Friday, August 04, 2006

My work may stink, but I’m an artist never-the-less

August 4, 2006

I'm an artist. My work may stink, but I’m an artist nevertheless. I came to the visual arts only recently so I’m still struggling every day with developing my skills, managing various media, and learning the rules of perspective and form, and I’m fighting frustration because I can’t yet express my vision the way I want to express it.

But it’s not the ability to reproduce the visual world in two dimensions or carve it perfectly into stone that matters with art, anyway. It’s the vision that animates the work, and the most technically skilled work of art is not art if it does not express the artist’s vision.

What do I mean when I say the word “vision?” I believe that everyone experiences the world in a unique way, and so each of us lives inside of slightly different realities. Our realities include our sensory experiences and the content of our lives, as well as what we believe about human nature and the nature of life-on-earth, about the human condition, about our eating and washing, our lovemaking and war-making and childbearing and god-speaking and tool designing, and ten thousand other things. This reality is our vision.

We live in a highly conforming culture. In the United States, a great deal of our experiences—realites—visions are the same. Homogenization (McDonaldization as some have called it) is flattening our world so that we tend to speak the same way, eat the same foods, and dress like everyone else. We are taught the same things in schools, model ourselves on the same TV shows, hear the same stories, do the same things for fun, and in every way come to resemble one another more and more.

There is tremendous pressure to conform. If we don’t match the group reality, we may be marginalized, pathologized, criminalized, or laughed or condescended back into line. A quick example is the energetic kid more interested in catching crayfish than “preparing for the standardized assessment tests” who is labeled ADHD and drugged into conformity. Eccentricity is no longer considered benign. There is no place for difference.

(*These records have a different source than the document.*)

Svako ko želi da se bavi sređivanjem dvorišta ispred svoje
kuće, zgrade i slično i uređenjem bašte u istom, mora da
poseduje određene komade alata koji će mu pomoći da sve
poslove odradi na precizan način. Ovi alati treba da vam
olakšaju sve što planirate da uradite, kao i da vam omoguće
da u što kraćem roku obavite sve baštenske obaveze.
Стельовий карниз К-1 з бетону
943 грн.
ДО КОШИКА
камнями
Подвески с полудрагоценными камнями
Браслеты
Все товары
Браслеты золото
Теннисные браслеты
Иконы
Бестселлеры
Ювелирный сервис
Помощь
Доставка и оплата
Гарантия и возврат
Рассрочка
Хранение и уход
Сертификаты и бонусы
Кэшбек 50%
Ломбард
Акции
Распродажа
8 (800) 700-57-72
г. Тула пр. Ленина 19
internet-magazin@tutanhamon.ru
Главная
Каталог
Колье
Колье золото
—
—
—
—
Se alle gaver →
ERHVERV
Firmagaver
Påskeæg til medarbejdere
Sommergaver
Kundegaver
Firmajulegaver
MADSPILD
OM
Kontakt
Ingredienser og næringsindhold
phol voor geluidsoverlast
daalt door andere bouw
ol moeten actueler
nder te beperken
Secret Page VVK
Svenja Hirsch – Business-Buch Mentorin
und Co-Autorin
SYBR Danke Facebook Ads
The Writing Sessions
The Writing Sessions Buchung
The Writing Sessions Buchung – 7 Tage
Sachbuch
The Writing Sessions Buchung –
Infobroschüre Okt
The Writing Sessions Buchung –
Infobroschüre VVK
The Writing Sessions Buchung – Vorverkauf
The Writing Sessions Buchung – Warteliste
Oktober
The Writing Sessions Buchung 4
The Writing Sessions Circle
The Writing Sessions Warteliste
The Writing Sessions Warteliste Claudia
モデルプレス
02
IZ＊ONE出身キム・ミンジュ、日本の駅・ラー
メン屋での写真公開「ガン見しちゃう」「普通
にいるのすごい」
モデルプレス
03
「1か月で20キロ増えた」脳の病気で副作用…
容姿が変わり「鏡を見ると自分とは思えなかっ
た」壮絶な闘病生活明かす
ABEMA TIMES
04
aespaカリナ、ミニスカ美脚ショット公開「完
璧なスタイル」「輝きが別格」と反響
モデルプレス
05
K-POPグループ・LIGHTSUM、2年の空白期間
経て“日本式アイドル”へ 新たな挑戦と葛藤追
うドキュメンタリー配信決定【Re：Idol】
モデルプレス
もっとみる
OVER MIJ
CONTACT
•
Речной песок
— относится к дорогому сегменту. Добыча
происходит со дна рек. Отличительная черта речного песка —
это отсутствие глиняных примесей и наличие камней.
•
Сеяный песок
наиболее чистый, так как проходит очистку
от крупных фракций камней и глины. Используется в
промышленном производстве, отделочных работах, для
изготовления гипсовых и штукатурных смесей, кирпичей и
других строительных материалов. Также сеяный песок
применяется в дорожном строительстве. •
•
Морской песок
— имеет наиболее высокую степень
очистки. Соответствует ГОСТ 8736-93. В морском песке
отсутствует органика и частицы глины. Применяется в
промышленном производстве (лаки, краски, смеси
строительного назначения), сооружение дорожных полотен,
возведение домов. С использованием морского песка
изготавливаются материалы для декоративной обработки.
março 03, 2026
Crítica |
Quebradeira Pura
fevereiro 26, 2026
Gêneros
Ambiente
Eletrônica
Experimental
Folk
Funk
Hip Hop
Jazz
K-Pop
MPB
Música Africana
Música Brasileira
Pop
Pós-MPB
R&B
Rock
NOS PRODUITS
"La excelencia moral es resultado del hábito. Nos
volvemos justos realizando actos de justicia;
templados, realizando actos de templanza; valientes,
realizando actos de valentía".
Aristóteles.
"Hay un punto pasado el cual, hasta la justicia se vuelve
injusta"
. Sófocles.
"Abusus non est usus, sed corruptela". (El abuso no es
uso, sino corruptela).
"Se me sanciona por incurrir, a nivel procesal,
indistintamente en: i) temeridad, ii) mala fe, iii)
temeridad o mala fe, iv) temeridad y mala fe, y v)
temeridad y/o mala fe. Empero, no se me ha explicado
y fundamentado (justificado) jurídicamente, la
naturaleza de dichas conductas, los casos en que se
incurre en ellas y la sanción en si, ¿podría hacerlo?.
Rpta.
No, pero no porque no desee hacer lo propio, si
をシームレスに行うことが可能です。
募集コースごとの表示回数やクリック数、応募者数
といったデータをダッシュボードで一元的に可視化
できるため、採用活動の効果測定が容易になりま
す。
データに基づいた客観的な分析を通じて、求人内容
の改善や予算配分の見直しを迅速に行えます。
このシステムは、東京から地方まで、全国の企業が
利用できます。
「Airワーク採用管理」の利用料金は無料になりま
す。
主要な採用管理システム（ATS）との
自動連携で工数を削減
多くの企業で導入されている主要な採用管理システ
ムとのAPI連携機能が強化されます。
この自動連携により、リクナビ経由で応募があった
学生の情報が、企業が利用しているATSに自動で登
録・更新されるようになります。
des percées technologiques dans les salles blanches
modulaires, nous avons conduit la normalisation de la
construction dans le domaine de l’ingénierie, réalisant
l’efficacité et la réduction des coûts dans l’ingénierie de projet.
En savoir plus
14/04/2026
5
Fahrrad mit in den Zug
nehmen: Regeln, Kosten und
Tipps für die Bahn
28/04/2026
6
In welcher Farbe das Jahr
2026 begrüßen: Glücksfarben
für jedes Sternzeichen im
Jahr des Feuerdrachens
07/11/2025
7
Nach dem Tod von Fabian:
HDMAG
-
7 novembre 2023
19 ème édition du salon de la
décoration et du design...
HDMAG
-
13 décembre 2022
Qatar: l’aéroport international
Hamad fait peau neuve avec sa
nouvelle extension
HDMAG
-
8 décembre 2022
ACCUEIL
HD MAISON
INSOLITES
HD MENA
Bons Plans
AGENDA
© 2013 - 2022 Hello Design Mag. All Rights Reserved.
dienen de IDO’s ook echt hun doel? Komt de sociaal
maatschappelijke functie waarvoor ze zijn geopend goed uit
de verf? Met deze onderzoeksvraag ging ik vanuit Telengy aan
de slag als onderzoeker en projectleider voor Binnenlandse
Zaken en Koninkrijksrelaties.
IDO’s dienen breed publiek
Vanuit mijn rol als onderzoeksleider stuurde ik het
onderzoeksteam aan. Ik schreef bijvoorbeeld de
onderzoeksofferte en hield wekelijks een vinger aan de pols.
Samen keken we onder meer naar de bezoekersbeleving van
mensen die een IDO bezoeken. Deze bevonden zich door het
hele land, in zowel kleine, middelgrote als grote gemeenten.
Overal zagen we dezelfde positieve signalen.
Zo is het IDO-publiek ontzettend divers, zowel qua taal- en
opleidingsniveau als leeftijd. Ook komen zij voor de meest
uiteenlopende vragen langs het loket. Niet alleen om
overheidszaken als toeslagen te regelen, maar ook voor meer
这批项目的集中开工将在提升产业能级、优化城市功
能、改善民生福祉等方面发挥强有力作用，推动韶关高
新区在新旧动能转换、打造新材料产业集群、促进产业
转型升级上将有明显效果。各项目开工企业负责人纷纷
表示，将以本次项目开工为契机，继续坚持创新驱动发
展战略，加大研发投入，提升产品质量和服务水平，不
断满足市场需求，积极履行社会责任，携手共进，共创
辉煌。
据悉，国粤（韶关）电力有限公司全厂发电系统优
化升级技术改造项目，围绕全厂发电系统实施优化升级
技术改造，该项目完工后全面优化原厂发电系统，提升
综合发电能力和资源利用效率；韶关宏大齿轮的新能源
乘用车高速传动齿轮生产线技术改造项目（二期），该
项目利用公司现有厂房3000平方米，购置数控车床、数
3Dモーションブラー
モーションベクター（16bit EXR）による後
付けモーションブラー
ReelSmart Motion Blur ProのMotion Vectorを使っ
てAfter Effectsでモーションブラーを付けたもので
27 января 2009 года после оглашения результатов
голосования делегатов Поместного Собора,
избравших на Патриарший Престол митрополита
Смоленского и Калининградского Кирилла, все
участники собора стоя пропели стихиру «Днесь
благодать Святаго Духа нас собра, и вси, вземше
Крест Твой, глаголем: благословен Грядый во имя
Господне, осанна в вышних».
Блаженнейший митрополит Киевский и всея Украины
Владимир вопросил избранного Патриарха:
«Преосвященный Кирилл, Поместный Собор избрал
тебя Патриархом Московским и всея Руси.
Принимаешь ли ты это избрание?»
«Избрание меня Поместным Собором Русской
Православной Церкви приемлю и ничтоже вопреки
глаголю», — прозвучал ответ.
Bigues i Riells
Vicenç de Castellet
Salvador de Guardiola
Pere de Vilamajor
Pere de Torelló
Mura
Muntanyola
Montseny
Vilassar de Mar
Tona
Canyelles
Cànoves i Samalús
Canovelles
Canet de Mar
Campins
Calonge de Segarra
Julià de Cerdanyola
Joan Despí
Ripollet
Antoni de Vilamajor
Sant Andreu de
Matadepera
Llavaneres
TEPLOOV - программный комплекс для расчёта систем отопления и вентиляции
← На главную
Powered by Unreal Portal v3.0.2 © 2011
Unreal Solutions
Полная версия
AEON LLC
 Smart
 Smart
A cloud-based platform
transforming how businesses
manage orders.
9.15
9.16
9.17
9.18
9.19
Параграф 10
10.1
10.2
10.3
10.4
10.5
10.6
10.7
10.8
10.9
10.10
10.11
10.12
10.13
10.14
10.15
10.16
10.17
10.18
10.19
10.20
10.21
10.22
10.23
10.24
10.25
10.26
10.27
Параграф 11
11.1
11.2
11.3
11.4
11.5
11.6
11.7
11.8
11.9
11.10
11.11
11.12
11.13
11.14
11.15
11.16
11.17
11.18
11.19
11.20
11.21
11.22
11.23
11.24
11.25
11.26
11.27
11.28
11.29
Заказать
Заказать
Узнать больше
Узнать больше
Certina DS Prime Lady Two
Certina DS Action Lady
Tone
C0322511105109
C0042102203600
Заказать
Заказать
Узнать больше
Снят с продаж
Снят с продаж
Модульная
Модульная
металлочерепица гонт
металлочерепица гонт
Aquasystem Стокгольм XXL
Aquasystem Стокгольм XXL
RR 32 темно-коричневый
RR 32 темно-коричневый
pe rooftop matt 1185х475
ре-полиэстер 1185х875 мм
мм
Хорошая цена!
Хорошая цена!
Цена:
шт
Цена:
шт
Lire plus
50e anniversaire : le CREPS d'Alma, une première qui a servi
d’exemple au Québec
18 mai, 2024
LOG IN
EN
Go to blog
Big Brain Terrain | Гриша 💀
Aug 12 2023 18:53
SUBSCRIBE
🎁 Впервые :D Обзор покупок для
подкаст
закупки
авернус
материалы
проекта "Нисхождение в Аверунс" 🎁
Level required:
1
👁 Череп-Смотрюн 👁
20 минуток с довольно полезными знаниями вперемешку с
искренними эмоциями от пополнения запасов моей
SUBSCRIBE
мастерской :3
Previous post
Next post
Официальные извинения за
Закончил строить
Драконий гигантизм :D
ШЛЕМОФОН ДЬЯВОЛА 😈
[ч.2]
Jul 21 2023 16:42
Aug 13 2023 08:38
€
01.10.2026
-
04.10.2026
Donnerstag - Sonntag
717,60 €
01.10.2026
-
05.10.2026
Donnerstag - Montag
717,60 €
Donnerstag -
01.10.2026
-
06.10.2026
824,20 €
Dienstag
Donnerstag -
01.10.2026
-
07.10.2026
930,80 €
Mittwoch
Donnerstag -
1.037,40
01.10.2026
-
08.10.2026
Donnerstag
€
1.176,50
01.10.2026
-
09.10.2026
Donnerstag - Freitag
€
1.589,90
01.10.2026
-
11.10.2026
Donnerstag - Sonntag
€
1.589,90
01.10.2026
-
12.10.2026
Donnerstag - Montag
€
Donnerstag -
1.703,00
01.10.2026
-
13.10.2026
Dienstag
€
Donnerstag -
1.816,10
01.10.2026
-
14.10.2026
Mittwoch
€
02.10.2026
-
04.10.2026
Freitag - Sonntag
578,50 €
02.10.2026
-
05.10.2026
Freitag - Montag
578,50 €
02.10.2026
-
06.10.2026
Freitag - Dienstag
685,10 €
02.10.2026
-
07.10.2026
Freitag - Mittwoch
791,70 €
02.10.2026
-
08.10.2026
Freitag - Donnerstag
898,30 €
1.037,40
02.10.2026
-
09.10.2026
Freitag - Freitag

An artist is a person who rebels against conformity, who claims his or her vision and shouts it out loud.

Even if you are a highly conforming “ordinary” person, there is some piece of your world that is special to each of you, and your special piece is your unique vision. If you share that vision, you become an artist.

Some people may think that unless we all see alike, there will be no peace, but if we all see alike, we will no longer be fully human. I believe that peace will come when each of us shares our unique visions. We must each become artists, and discover what is special in us, and share that with others. Every vision is necessary to the whole, and in the coming together of the visions of every member of a community, the community forms its culture, its reality, its ways of being in the body, on the earth. Is your vision on the television set? Is your heaven talked about in church? Is your future of peace and abundance considered possible in this crazy dominator marketplace world? If not, then become an artist and share what you see.

This sharing, whatever form it make take, will be art. You can express it visually, in writing, with dance, music or theater, and even in the way you live and interact every day. A person who has a vision that fires him and drives her, and who works hard to express that vision in form, that person is an artist, whether technically skilled or not.